Quantidade versus qualidade

Por Silvio R. A. Salinas*
Publicado no boletim da Sociedade Brasileira de Física em janeiro de 2010

Acabam de sair pela Editora da USP (EDUSP) os primeiros exemplares do volume I das obras científicas de Mario Schoenberg, projeto conduzido por Amélia Império Hamburger há alguns anos, com a colaboração de vários colegas. Apesar de figura maior da física teórica brasileira, Mario Schoenberg – essa era a grafia do seu nome científico –publicou apenas cerca de 80 artigos científicos durante uma carreira de uns 40 anos, com direito adicional a participação intensa na cultura (científica, política e artística) do País.

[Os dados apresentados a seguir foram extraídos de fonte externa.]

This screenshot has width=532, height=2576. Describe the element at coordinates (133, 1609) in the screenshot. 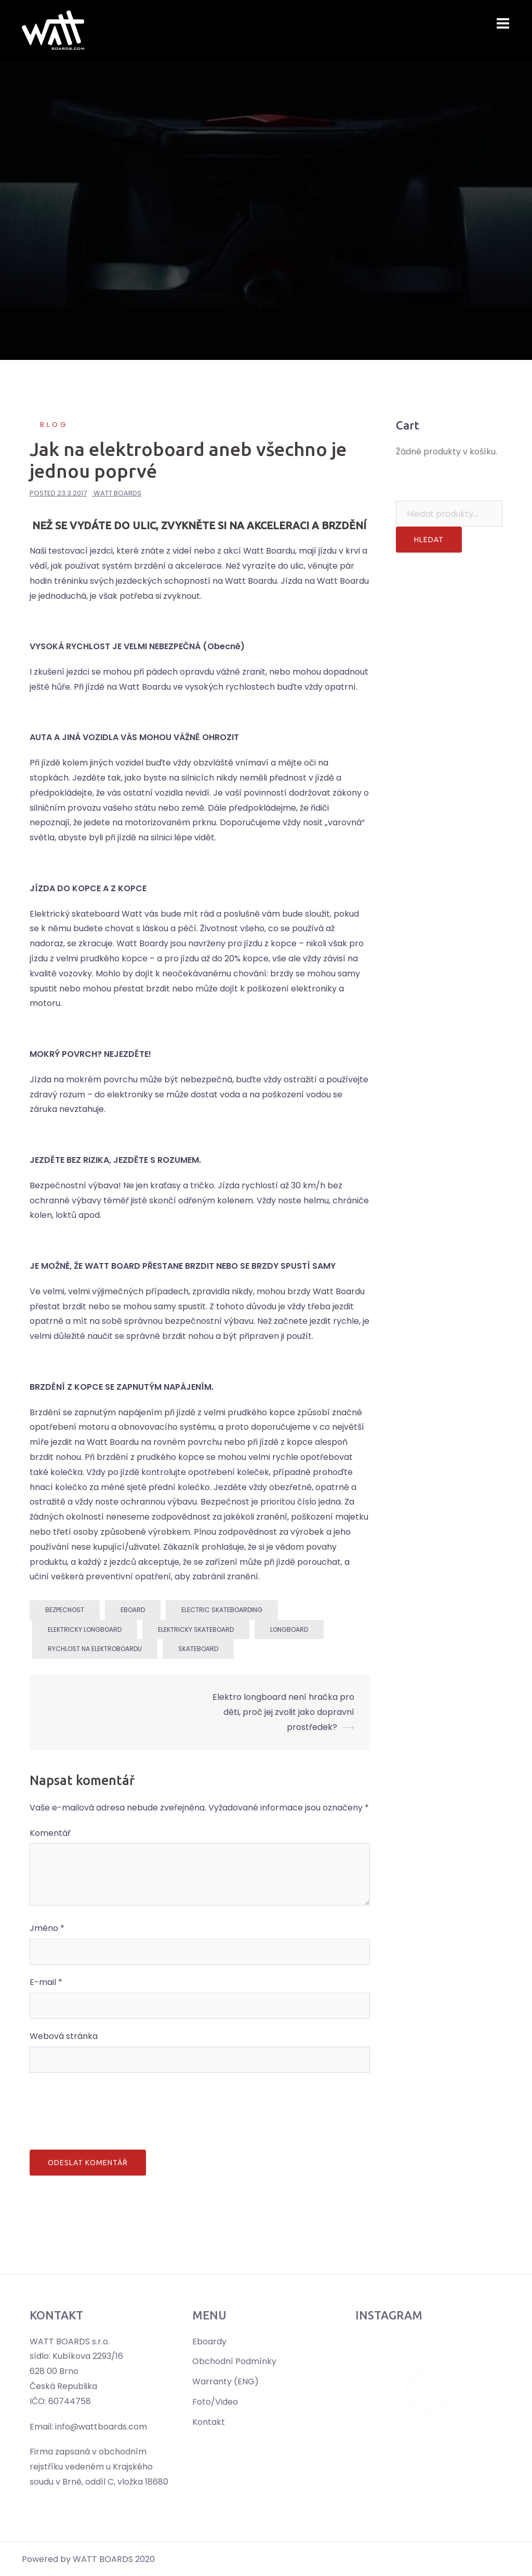

I see `eboard` at that location.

O primeiro paper de Mario Schoenberg foi publicado em italiano (Sull’interazione degli elettroni, Il Nuovo Cimento, XIII, 8, 349-354, 1936), dois anos depois da fundação da Universidade de São Paulo, com agradecimento profundo ao “orientador” Gleb Wataghin (“Ringrazio il prof. Wataghin d´avermi suggerito l´argomento e aiuitato nella ricerca della soluzione”). Tempos gloriosos em que os artigos científicos ainda possuíam aquela “aura” de significação que Walter Benjamin atribuía às obras de arte. Não há publicações conjuntas de Schoenberg e Wataghin, mas eles se agradecem mutuamente, às vezes, no decorrer do próprio texto dos seus artigos.

Naqueles tempos ainda não se falava no citation index e no “fator H”. Mas o meu colega Domingos Marchetti foi capaz de garimpar cerca de 40 resenhas dos trabalhos de Mario Schoenberg, publicadas nos Mathematical Reviews, em geral por autores de grosso calibre (aguardem o volume II, em que as resenhas vão ser transcritas).

Schoenberg publicava no exterior, mas também fazia questão de publicar no País, nos Anais da Academia Brasileira de Ciências. Eram publicações meio precárias, pouco cuidadas, mas ainda bem que existiam, como me observou Ernst Hamburger. Nos seus anos de maturidade, Schoenberg publicou nos Anais da ABC quatro longos artigos, com ideias em profusão, um tanto especulativos para o meu gosto, sobre quantum mechanics and geometry. Imaginem o meu espanto quando percebi que esses artigos foram lidos por Arthur Wightman, de Princeton, que assina as resenhas de Mathematical Reviews.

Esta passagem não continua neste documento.